Utility Services
In addition to the various AI services available in Pipecat, there are a handful of utility service classes that help you build your app.
Aggregators
These should all be imported from pipecat.pipeline.aggregators
.
LLMUserResponseAggregator
and LLMAssistantResponseAggregator
These services are the best way to take a conversation between a user and a bot and save it to a list of messages that can be used for LLM completions.
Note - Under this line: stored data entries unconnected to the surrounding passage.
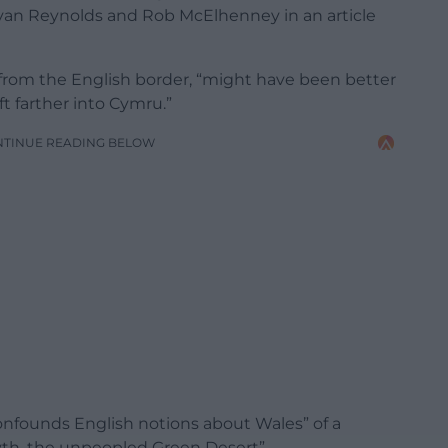
an Reynolds and Rob McElhenney in an article
 from the English border, “might have been better
ift farther into Cymru.”
NTINUE READING BELOW
onfounds English notions about Wales” of a
myth, the unpeopled Green Desert”.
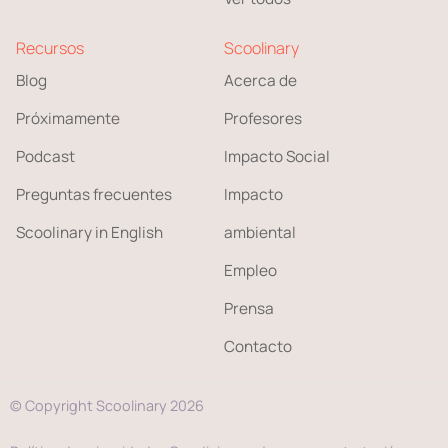
Recursos
Scoolinary
Blog
Acerca de
Próximamente
Profesores
Podcast
Impacto Social
Preguntas frecuentes
Impacto
Scoolinary in English
ambiental
Empleo
Prensa
Contacto
© Copyright Scoolinary 2026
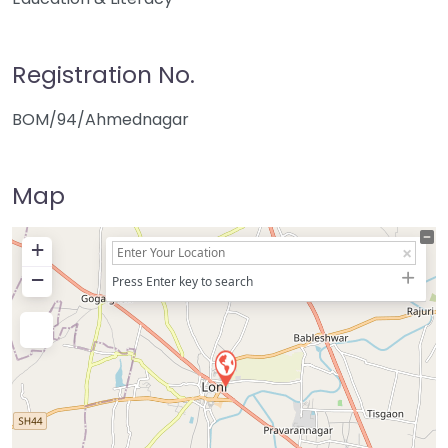
Registration No.
BOM/94/Ahmednagar
Map
+
−
Press Enter key to search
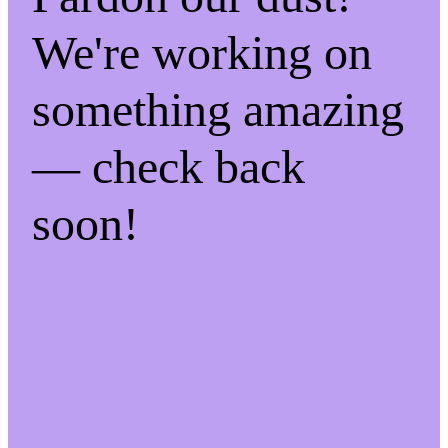
We're working on
something amazing
— check back
soon!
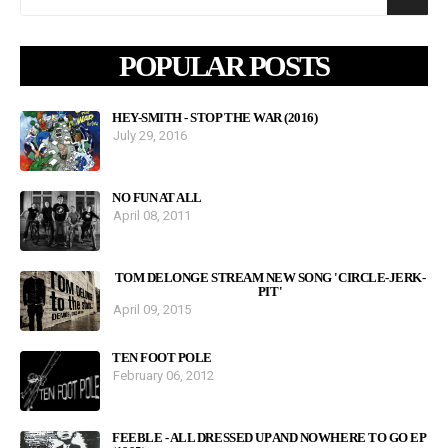
POPULAR POSTS
HEY-SMITH - STOP THE WAR (2016)
July 29, 2016
NO FUN AT ALL
April 08, 2011
TOM DELONGE STREAM NEW SONG 'CIRCLE-JERK-
PIT'
April 09, 2015
TEN FOOT POLE
February 06, 2012
FEEBLE - ALL DRESSED UP AND NOWHERE TO GO EP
Both service initializers take a messages
object, which you should create in your app and pass to both services, like this:
messages = []
user_aggregator = LLMUserResponseAggregator(messages, transport._my_participant_id)
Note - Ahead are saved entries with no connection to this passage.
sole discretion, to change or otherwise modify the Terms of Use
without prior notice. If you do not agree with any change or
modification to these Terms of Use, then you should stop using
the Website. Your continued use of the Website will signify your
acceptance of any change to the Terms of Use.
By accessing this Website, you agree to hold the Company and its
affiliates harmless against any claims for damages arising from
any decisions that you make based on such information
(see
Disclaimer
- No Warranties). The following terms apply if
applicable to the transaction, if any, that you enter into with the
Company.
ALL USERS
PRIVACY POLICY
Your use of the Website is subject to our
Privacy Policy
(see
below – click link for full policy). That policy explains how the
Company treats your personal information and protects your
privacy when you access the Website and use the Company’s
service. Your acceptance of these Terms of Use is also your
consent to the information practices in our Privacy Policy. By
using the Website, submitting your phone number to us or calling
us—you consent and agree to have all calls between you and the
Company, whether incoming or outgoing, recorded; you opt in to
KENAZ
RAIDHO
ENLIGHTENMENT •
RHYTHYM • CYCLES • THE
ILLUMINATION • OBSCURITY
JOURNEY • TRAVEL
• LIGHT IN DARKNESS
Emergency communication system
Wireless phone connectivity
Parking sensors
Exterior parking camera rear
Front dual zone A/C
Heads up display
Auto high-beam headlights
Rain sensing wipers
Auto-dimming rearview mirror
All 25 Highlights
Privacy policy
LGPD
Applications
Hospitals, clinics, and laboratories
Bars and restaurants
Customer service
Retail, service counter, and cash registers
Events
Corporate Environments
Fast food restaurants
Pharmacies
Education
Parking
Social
bot_aggregator = LLMAssistantResponseAggregator(messages, transport._my_participant_id)
Each service listens for a start frame, one or more text frames, and an end frame.
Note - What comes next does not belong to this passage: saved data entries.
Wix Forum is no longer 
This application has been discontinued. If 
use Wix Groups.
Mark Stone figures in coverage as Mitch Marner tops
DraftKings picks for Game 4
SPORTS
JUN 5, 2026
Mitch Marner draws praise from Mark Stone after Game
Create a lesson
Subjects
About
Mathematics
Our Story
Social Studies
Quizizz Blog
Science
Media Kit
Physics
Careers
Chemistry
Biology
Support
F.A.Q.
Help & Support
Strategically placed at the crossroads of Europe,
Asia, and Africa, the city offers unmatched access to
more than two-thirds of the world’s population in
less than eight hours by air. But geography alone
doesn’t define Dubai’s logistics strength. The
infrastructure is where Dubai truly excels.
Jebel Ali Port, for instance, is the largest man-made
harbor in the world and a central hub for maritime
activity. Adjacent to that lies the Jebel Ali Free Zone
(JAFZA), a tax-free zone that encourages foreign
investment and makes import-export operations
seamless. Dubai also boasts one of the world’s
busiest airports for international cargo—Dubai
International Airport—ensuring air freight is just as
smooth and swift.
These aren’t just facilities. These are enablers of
LLMUserResponseAggregator:
- Start:
UserStartedSpeakingFrame
- Text:
TranscriptionFrame
- End:
UserStoppedSpeakingFrame
(Note: This uses VAD to generate the started and stopped speaking frames.)
LLMAssistantResponseAggregator:
- Start:
LLMResponseStartFrame
- Text: `TextFrame
- End:
LLMResponseEndFrame
You can see this in action in the chatbot example app.
UserResponseAggregator
If you want to accumulate user speech between 'started' and 'stopped' talking events, but you don't want to store that in a messages
list for an LLM, you can use a UserResponseAggregator
. This will accumulate all TranscriptionFrame
s received between a UserStartedSpeakingFrame
and a UserStoppedSpeakingFrame
, then emit them as a single TextFrame
.
LLMFullResponseAggregator
The same as the UserResponseAggregator
, but, you know, for the LLM.
SentenceAggregator
This uses an approach similar to the approach used by text-to-speech services: It will accumulate TextFrame
s until it sees one with sentence-ending punctuation, then emit all of the accumulated text as one frame. So, for example:
<TextFrame text="Hello, it's">
<TextFrame text=" nice to meet">
<TextFrame text=" you.">
Becomes a single TextFrame containing the text "Hello, it's nice to meet you."
StatelessTextTransformer
This service transforms the text of any TextFrame
s it sees. For example, this instance:
aggregator = StatelessTextTransformer(lambda x: x.upper())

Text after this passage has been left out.